The months since the official start of the hurricane season in June had been full of the usual national and regional preparations for the season: national advisories, checking of evacuation areas and numerous training courses for the region’s emergency management personnel.
However, there is nothing like pictures of real-time devastation to focus minds on the detailed planning needed to cope with increasing storms and extreme weather trends.
- In St Lucia, Stephenson King, a former prime minister who is currently the island’s infrastructure minister, announced plans on 17 September for the reassessment of building codes and hurricane shelters in the light of the devastation meted out by Dorian in the Bahamas. Mr King said the intensity of Hurricane Dorian was “dangerous” and required a fresh look at building standards. He added that as things stood, “not any school can be a hurricane shelter.”
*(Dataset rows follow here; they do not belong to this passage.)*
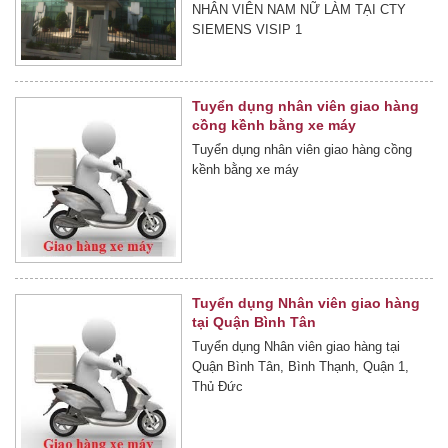
NHÂN VIÊN NAM NỮ LÀM TẠI CTY
SIEMENS VISIP 1
Tuyển dụng nhân viên giao hàng
cồng kềnh bằng xe máy
Tuyển dụng nhân viên giao hàng cồng
kềnh bằng xe máy
Tuyển dụng Nhân viên giao hàng
tại Quận Bình Tân
Tuyển dụng Nhân viên giao hàng tại
Quận Bình Tân, Bình Thạnh, Quận 1,
Thủ Đức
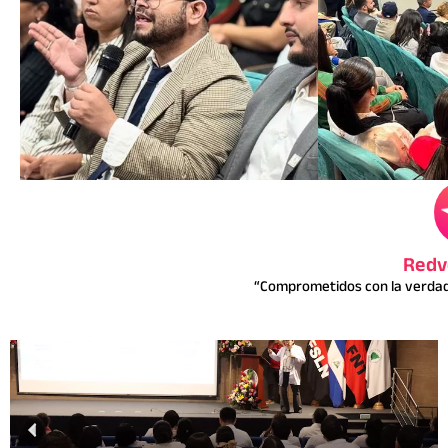
Redv
“Comprometidos con la verdad 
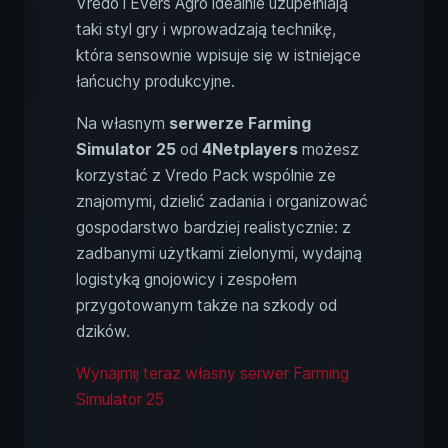
Vredo i Evers Agro idealnie uzupełniają
taki styl gry i wprowadzają technikę,
która sensownie wpisuje się w istniejące
łańcuchy produkcyjne.
Na własnym
serwerze Farming
Simulator 25
od
4Netplayers
możesz
korzystać z Vredo Pack wspólnie ze
znajomymi, dzielić zadania i organizować
gospodarstwo bardziej realistycznie: z
zadbanymi użytkami zielonymi, wydajną
logistyką gnojowicy i zespołem
przygotowanym także na szkody od
dzików.
Wynajmij teraz własny serwer Farming
Simulator 25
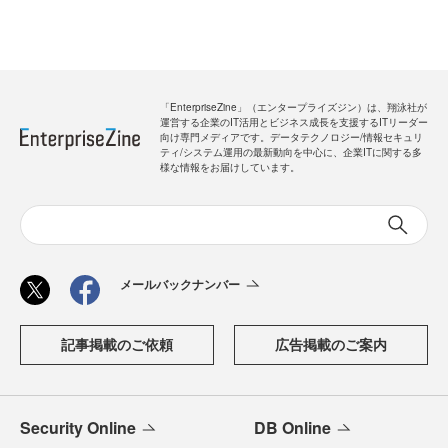
「EnterpriseZine」（エンタープライズジン）は、翔泳社が
運営する企業のIT活用とビジネス成長を支援するITリーダー
向け専門メディアです。データテクノロジー/情報セキュリ
ティ/システム運用の最新動向を中心に、企業ITに関する多
様な情報をお届けしています。
メールバックナンバー
記事掲載のご依頼
広告掲載のご案内
Security Online
DB Online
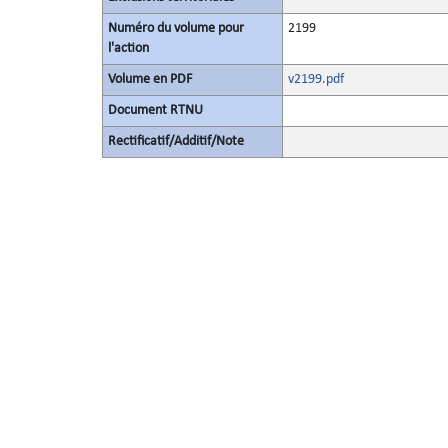
Numéro du volume pour
2199
l'action
Volume en PDF
v2199.pdf
Document RTNU
Rectificatif/Additif/Note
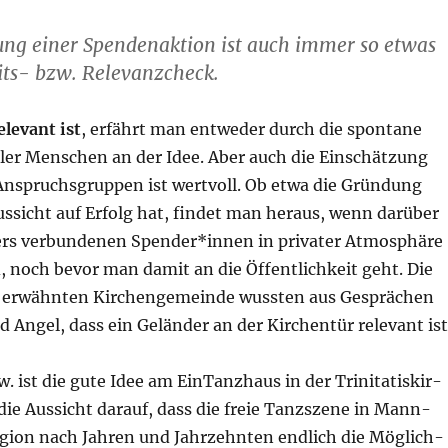
ung einer Spen­den­ak­ti­on ist auch immer so etwas
­täts- bzw. Relevanzcheck.
ele­vant ist
, erfährt man ent­we­der durch die spon­ta­ne
­ler Men­schen an der Idee. Aber auch die Ein­schät­zung
Anspruchs­grup­pen ist wert­voll. Ob etwa die Grün­dung
us­sicht auf Erfolg hat, fin­det man her­aus, wenn dar­über
rs ver­bun­de­nen Spender*innen in pri­va­ter Atmo­sphä­re
, noch bevor man damit an die Öffent­lich­keit geht. Die
n erwähn­ten Kir­chen­ge­mein­de wuss­ten aus Gesprä­chen
 Angel, dass ein Gelän­der an der Kir­chen­tür rele­vant ist
 ist die gute Idee am Ein­Tanz­haus in der Tri­ni­ta­tis­kir­
 die Aus­sicht dar­auf, dass die freie Tanz­sze­ne in Mann­
i­on nach Jah­ren und Jahr­zehn­ten end­lich die Mög­lich­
- Jamaica’s Foreign Affairs Minister, Kamina Johnson Smith, put out a call to Jamaicans living abroad to register with their country’s missions. As emergency co-ordinators fanned across the affected islands to find bodies under the rubble, she told parliament that a formal process would have helped the Jamaican government know where their nationals lived in those communities, so the authorities could check on their safety. “We are looking at creating a formal template, and to work with Caribbean airlines and travel agents, to help outgoing persons to be more conscious, because, whenever there is a national disaster, the ability to make contact with you is very important,” she said.
- Guyana’s Stabroek News highlighted the concerns of a “significant number of Guyanese teachers” who had been working in the Northern Bahamas and had been displaced by Hurricane Dorian. The newspaper reported on the first group of nationals to return home on 15 September. “If we return [to The Bahamas], it is just to visit, not to work. It is really difficult to relive that experience,” father-of-three Orin Grimmond told reporters at the Cheddi Jagan International Airport. “The experience is terrifying; it is traumatising to begin with. As a husband and father, I looked at my family and there was nothing I could have done to save my family. The water was rising and there was no way to save my family. I cannot say anything else, but that it was a miracle we are alive,” he added.
- Haitians living on the affected islands had a different story to tell. The New Humanitarian news agency (which grew out of a United Nations Office for the Coordination of Humanitarian Affairs project) reported that an estimated 30% of the 72,000 people living on the Abaco Islands are of Haitian descent. According to the agency, survivors contacted by telephone had said they thought the death toll would be much higher than the official figures, because many Haitians and Bahamians of Haitian origin did not have documents and feared that reporting missing relatives and friends could lead to deportations. Ron Duprat, a Haitian chef with World Central Kitchen, a charity that has provided more than 200,000 meals since Dorian hit the Bahamas, told the agency: “Haitians are pretty much in hiding in the Bahamas since Hurricane Dorian.”
- Caribbean leaders have also taken the opportunity to put across their message on climate change in the run-up to the UN Climate Action Summit, taking place in New York from 23 September. A number of politicians spoke forcefully at a UN Trade Forum on Sustainable Development Goals and Climate Change which took place in early September.
- In a joint op-ed article ahead of the UN Summit, Jamaican Prime Minister Andrew Holness and Fiji’s leader, Frank Bainimarama, pressed home their call on the website Project Syndicate for the leaders of developed countries to do more to help small island states combat global warming. They wrote: “Although small islands bear the least responsibility for climate change, we stand to lose the most as a result of its effects, owing partly to our small size and fragile economies. In addition, our populations, critical infrastructure and key economic assets are highly exposed to extreme weather events, rising sea levels and other hazards. The recent destruction wrought by Hurricane Dorian in the Bahamas is the latest example of how vulnerable small island states are.
- “So while much of the world does not treat global warming with the same sense of urgency, countries like ours have no choice but to act. Small island states have therefore taken the lead globally and are continuing to demand immediate action to limit global warming to 1.5°C above pre-industrial temperatures – a goal of the landmark 2015 Paris climate agreement.”